EXERCISE MATERIALS –
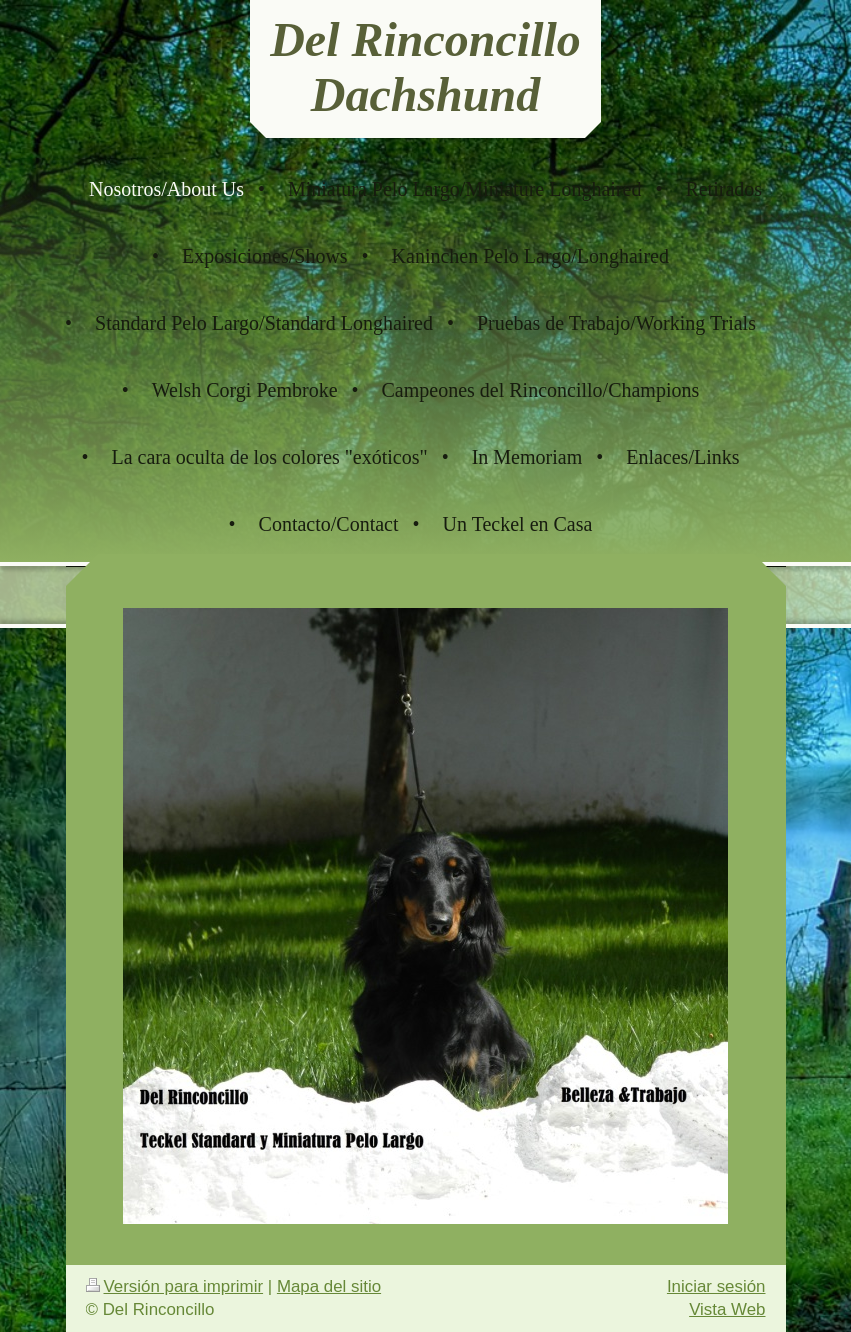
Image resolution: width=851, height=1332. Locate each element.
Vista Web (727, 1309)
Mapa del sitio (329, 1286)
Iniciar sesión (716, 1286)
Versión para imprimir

ASSIGNMENT –
Skip the pictures, then return the rest of the data exactly.

ANSWER SECTION –
Image resolution: width=851, height=1332. Locate each element.
Vista Web (727, 1309)
Mapa del sitio (329, 1286)
Iniciar sesión (716, 1286)
Versión para imprimir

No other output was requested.